--- DATA FOR THIS TASK Enclosed Below ---

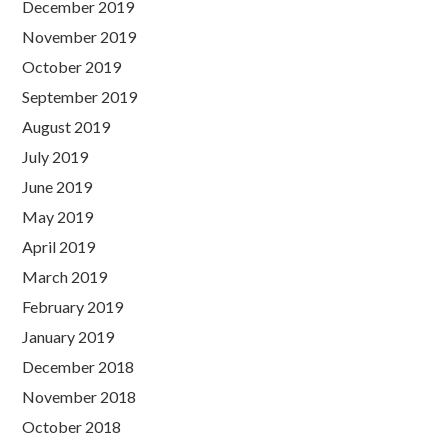
December 2019
November 2019
October 2019
September 2019
August 2019
July 2019
June 2019
May 2019
April 2019
March 2019
February 2019
January 2019
December 2018
November 2018
October 2018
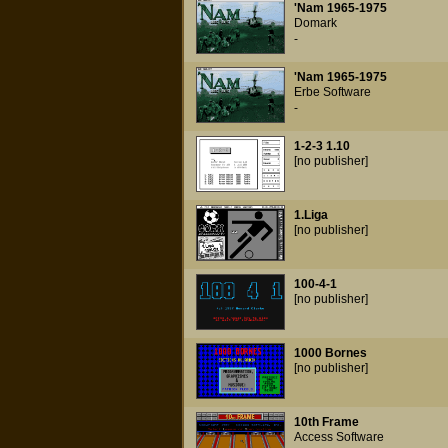
'Nam 1965-1975
Domark
-
'Nam 1965-1975
Erbe Software
-
1-2-3 1.10
[no publisher]
1.Liga
[no publisher]
100-4-1
[no publisher]
1000 Bornes
[no publisher]
10th Frame
Access Software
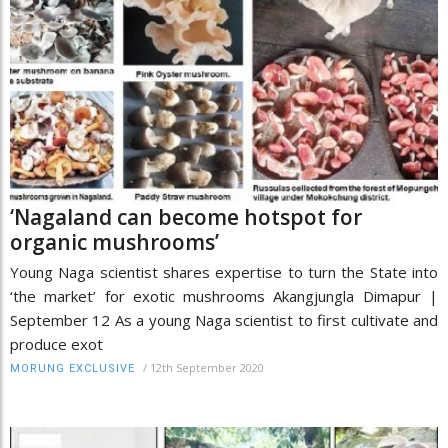
‘Nagaland can become hotspot for
organic mushrooms’
Young Naga scientist shares expertise to turn the State into
‘the market’ for exotic mushrooms Akangjungla Dimapur |
September 12 As a young Naga scientist to first cultivate and
produce exot
/
12th September 2020
MORUNG EXCLUSIVE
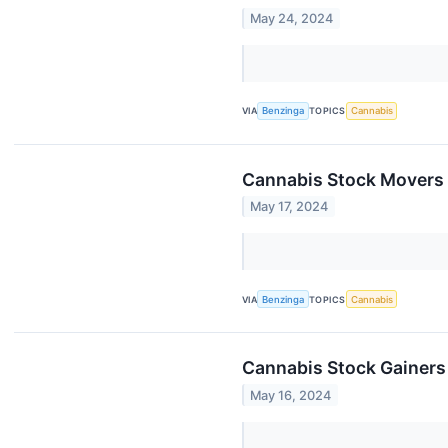
May 24, 2024
VIA
Benzinga
TOPICS
Cannabis
Cannabis Stock Movers 
May 17, 2024
VIA
Benzinga
TOPICS
Cannabis
Cannabis Stock Gainers
May 16, 2024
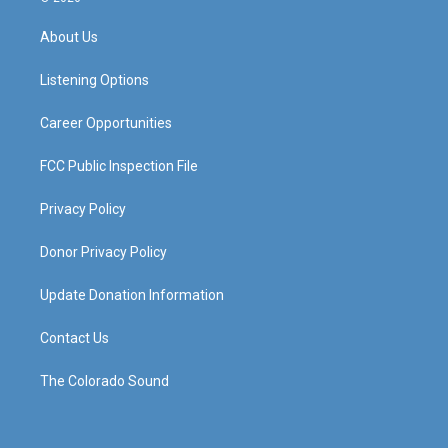
t
t
e
k
a
u
b
e
About Us
g
b
o
d
r
e
o
i
a
k
n
Listening Options
m
Career Opportunities
FCC Public Inspection File
Privacy Policy
Donor Privacy Policy
Update Donation Information
Contact Us
The Colorado Sound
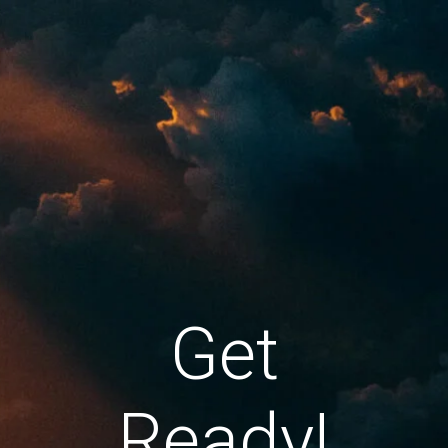
Get
Ready!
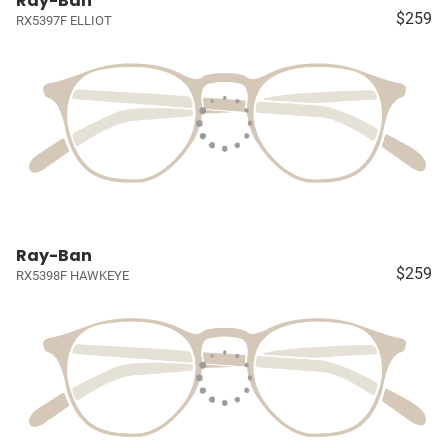
Ray-Ban
$259
RX5397F ELLIOT
Ray-Ban
$259
RX5398F HAWKEYE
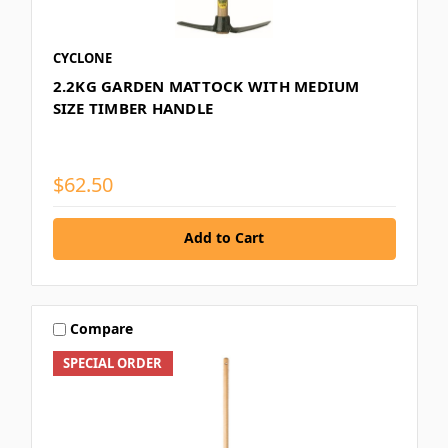
CYCLONE
2.2KG GARDEN MATTOCK WITH MEDIUM
SIZE TIMBER HANDLE
$62.50
Add to Cart
Compare
SPECIAL ORDER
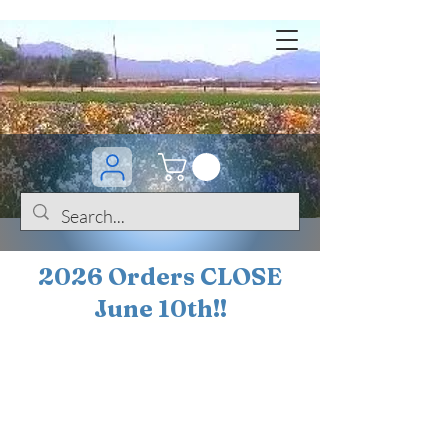
2026 Orders CLOSE
June 10th!!
BOGO Sale on 200+
iris!!
(+
10%
off orders
$200 ... 20% off orders
$500+)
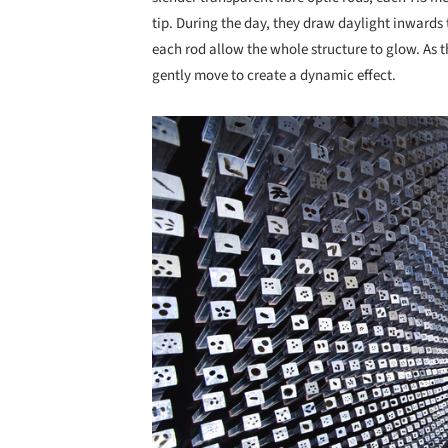
tip. During the day, they draw daylight inwards to
each rod allow the whole structure to glow. As t
gently move to create a dynamic effect.
Save this picture!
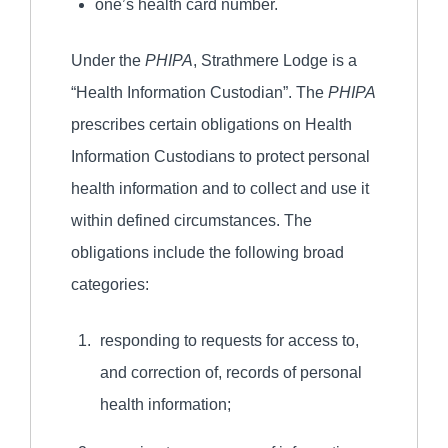
one’s health card number.
Under the
PHIPA
, Strathmere Lodge is a
“Health Information Custodian”. The
PHIPA
prescribes certain obligations on Health
Information Custodians to protect personal
health information and to collect and use it
within defined circumstances. The
obligations include the following broad
categories:
responding to requests for access to,
and correction of, records of personal
health information;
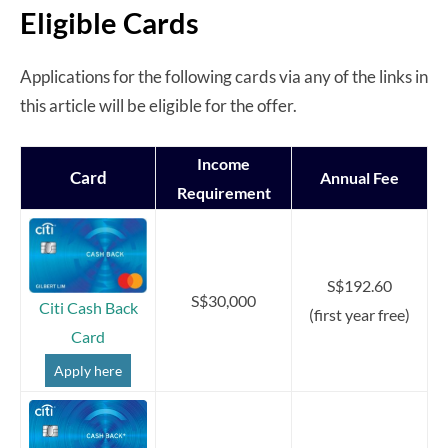
Eligible Cards
Applications for the following cards via any of the links in
this article will be eligible for the offer.
Income
Card
Annual Fee
Requirement
S$192.60
S$30,000
Citi Cash Back
(first year free)
Card
Apply here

--- End of Enclosed DATA FOR THIS TASK ---

● **ABOUT THIS TASK**: The material above is to be repeated word for word, with no images kept.

● **TASK SOLUTION**:
December 2019
November 2019
October 2019
September 2019
August 2019
July 2019
June 2019
May 2019
April 2019
March 2019
February 2019
January 2019
December 2018
November 2018
October 2018
'Nam 1965-1975
Domark
-
'Nam 1965-1975
Erbe Software
-
1-2-3 1.10
[no publisher]
1.Liga
[no publisher]
100-4-1
[no publisher]
1000 Bornes
[no publisher]
10th Frame
Access Software
‘Nagaland can become hotspot for
organic mushrooms’
Young Naga scientist shares expertise to turn the State into
‘the market’ for exotic mushrooms Akangjungla Dimapur |
September 12 As a young Naga scientist to first cultivate and
produce exot
/
12th September 2020
MORUNG EXCLUSIVE
May 24, 2024
VIA
Benzinga
TOPICS
Cannabis
Cannabis Stock Movers 
May 17, 2024
VIA
Benzinga
TOPICS
Cannabis
Cannabis Stock Gainers
May 16, 2024
t
t
e
k
a
u
b
e
About Us
g
b
o
d
r
e
o
i
a
k
n
Listening Options
m
Career Opportunities
FCC Public Inspection File
Privacy Policy
Donor Privacy Policy
Update Donation Information
Contact Us
The Colorado Sound
Get
Ready!
Ray-Ban
$259
RX5397F ELLIOT
Ray-Ban
$259
RX5398F HAWKEYE
CYCLONE
2.2KG GARDEN MATTOCK WITH MEDIUM
SIZE TIMBER HANDLE
$62.50
Add to Cart
Compare
SPECIAL ORDER
2026 Orders CLOSE
June 10th!!
BOGO Sale on 200+
iris!!
(+
10%
off orders
$200 ... 20% off orders
$500+)
tip. During the day, they draw daylight inwards to
each rod allow the whole structure to glow. As t
gently move to create a dynamic effect.
Save this picture!
one’s health card number.
Under the
PHIPA
, Strathmere Lodge is a
“Health Information Custodian”. The
PHIPA
prescribes certain obligations on Health
Information Custodians to protect personal
health information and to collect and use it
within defined circumstances. The
obligations include the following broad
categories:
responding to requests for access to,
and correction of, records of personal
health information;
Eligible Cards
Applications for the following cards via any of the links in
this article will be eligible for the offer.
Income
Card
Annual Fee
Requirement
S$192.60
S$30,000
Citi Cash Back
(first year free)
Card
Apply here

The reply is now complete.